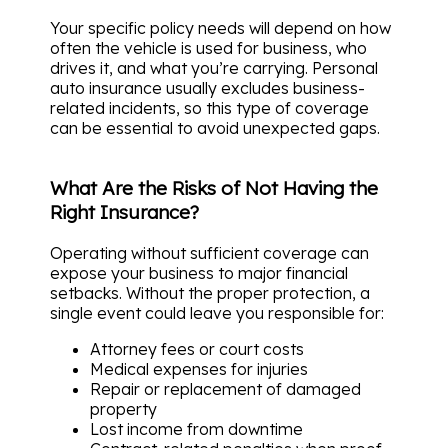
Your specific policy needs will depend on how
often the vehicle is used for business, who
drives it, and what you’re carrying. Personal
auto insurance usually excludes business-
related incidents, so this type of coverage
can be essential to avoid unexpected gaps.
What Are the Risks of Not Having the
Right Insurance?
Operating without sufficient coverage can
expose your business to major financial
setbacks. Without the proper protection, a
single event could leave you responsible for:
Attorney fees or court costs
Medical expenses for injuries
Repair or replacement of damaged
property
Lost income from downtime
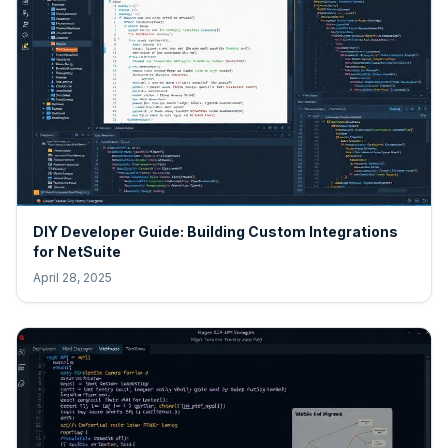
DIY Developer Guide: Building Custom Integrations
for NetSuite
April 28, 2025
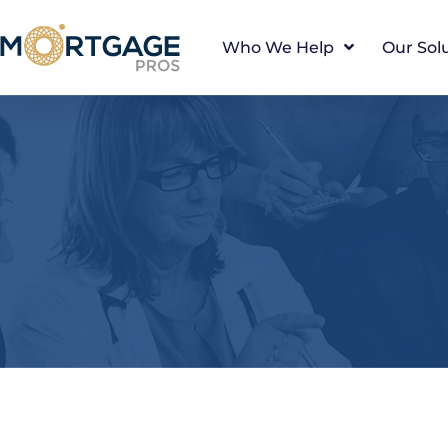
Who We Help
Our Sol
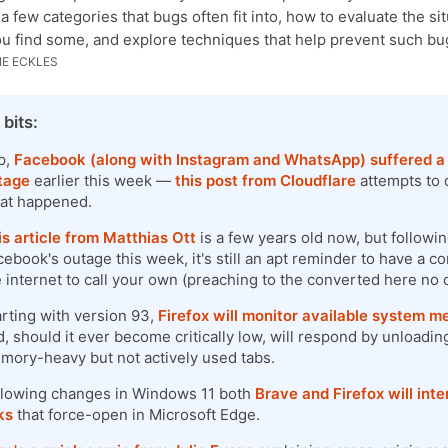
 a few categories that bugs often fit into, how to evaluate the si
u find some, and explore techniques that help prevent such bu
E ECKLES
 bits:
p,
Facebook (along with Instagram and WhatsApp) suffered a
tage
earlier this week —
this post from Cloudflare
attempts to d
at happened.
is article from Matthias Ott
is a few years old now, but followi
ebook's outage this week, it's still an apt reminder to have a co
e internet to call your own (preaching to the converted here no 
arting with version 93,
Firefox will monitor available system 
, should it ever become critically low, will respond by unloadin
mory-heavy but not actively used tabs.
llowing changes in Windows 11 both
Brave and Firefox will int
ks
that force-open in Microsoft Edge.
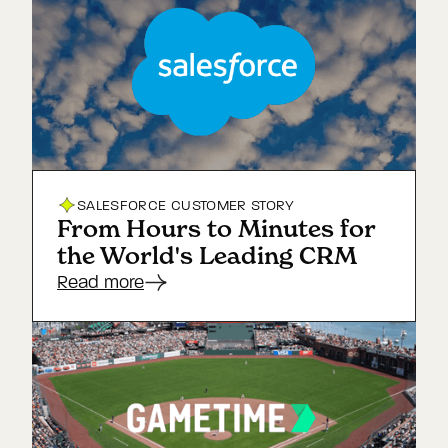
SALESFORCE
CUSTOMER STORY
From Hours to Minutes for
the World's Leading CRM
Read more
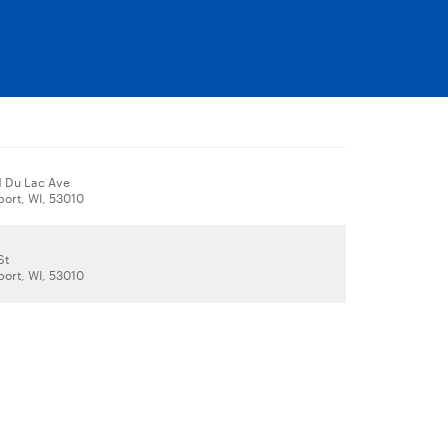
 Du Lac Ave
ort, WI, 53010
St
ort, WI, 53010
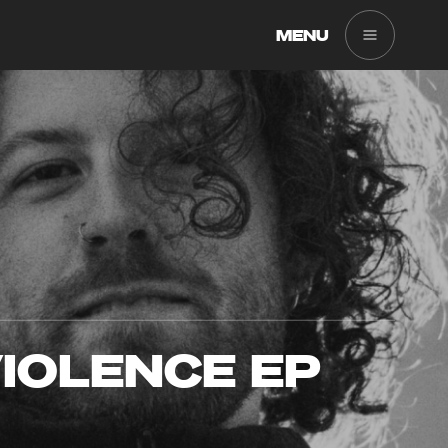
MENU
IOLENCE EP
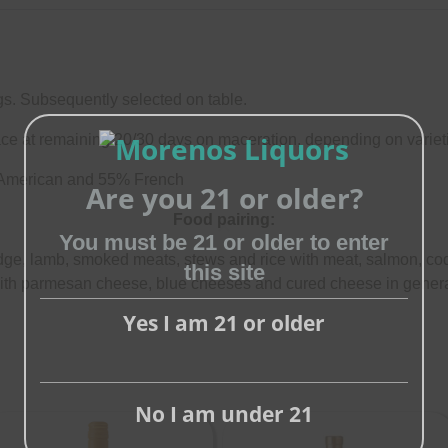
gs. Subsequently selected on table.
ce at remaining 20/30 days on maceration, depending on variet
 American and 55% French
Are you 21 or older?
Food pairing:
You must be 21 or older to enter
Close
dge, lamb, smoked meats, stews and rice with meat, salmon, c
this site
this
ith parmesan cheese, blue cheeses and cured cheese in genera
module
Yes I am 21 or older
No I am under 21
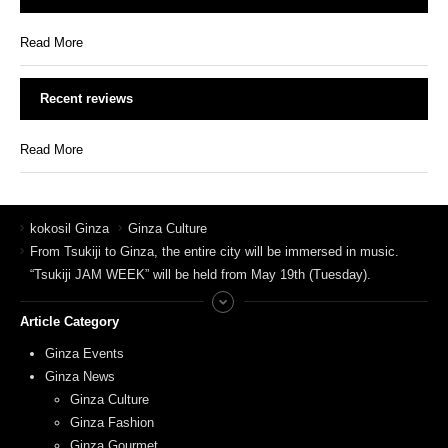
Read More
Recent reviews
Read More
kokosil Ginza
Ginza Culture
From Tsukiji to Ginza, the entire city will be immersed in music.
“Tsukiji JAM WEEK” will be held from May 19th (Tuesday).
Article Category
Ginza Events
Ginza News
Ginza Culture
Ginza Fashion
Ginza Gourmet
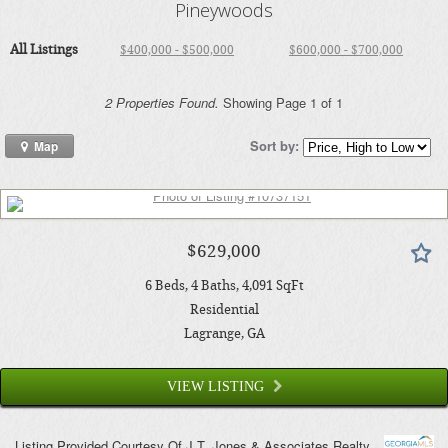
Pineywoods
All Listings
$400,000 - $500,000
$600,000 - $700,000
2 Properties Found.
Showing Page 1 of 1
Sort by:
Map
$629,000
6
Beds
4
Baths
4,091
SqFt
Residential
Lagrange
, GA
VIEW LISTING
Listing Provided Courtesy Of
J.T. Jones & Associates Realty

...

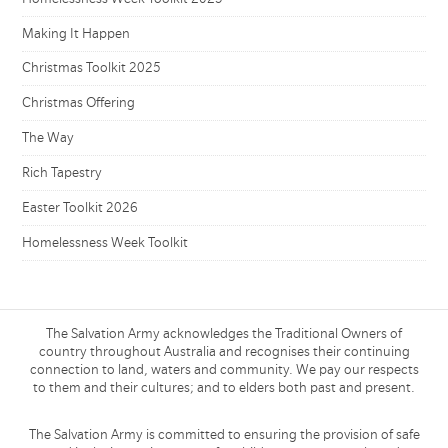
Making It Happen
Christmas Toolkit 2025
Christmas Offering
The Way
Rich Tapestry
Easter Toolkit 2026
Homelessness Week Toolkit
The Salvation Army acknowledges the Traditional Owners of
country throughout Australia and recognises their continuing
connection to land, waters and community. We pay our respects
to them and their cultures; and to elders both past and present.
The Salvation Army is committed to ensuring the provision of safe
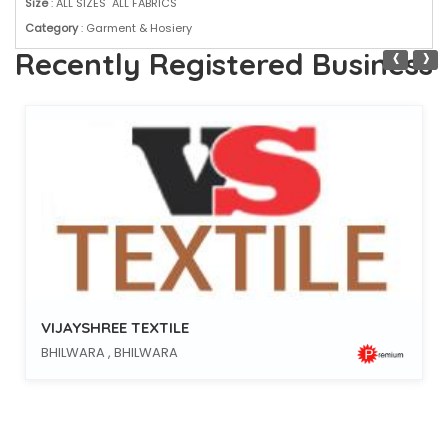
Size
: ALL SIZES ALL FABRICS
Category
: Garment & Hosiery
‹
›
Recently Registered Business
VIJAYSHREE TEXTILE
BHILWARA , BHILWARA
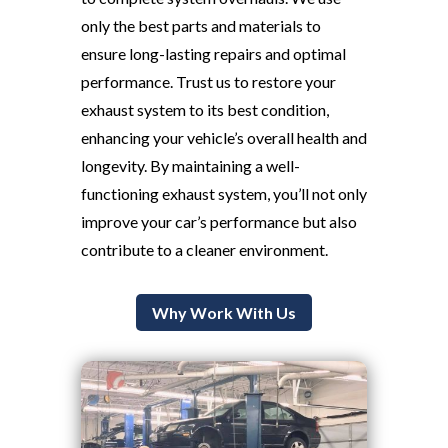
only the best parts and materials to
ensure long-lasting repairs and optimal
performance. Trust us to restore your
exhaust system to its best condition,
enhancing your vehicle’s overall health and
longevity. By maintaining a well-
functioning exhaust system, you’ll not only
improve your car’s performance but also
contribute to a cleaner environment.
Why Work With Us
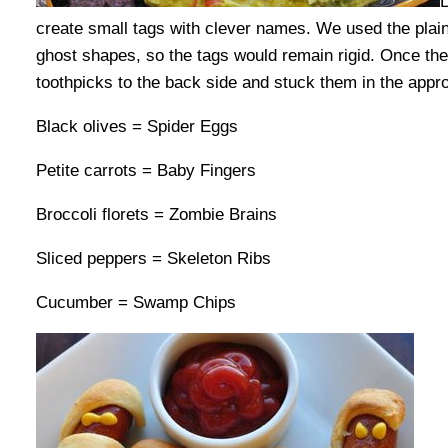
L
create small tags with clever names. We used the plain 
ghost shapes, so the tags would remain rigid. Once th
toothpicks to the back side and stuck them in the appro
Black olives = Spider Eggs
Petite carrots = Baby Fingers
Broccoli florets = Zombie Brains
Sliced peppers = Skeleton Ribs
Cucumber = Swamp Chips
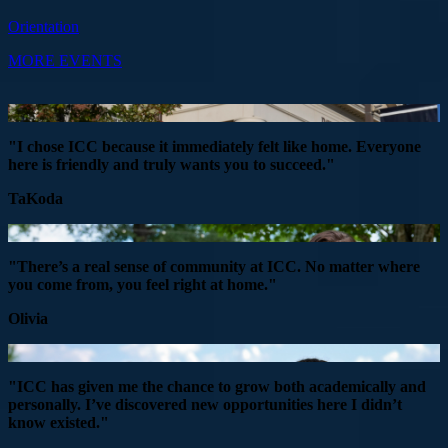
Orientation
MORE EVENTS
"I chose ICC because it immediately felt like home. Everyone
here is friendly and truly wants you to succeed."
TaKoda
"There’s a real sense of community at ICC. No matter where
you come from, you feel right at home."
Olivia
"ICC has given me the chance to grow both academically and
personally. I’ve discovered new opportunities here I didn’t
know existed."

• Your assignment: Going through the entries, return every line holding the word "coverage".

• Result for this exercise:
related incidents, so this type of coverage
Operating without sufficient coverage can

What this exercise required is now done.